> Source information:
= = =
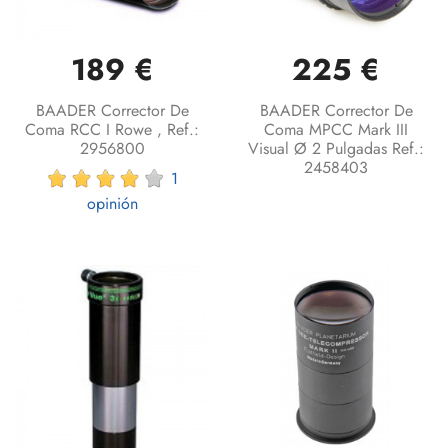
189 €
225 €
BAADER Corrector De
BAADER Corrector De
Coma RCC I Rowe , Ref.:
Coma MPCC Mark III
2956800
Visual Ø 2 Pulgadas Ref.:
2458403
1
opinión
= = =
> Required action:
Would you please retype all the data exactly? Leave out whatever pictures it holds.

> Answer to this task:
189 €
225 €
BAADER Corrector De
BAADER Corrector De
Coma RCC I Rowe , Ref.:
Coma MPCC Mark III
2956800
Visual Ø 2 Pulgadas Ref.:
2458403
1
opinión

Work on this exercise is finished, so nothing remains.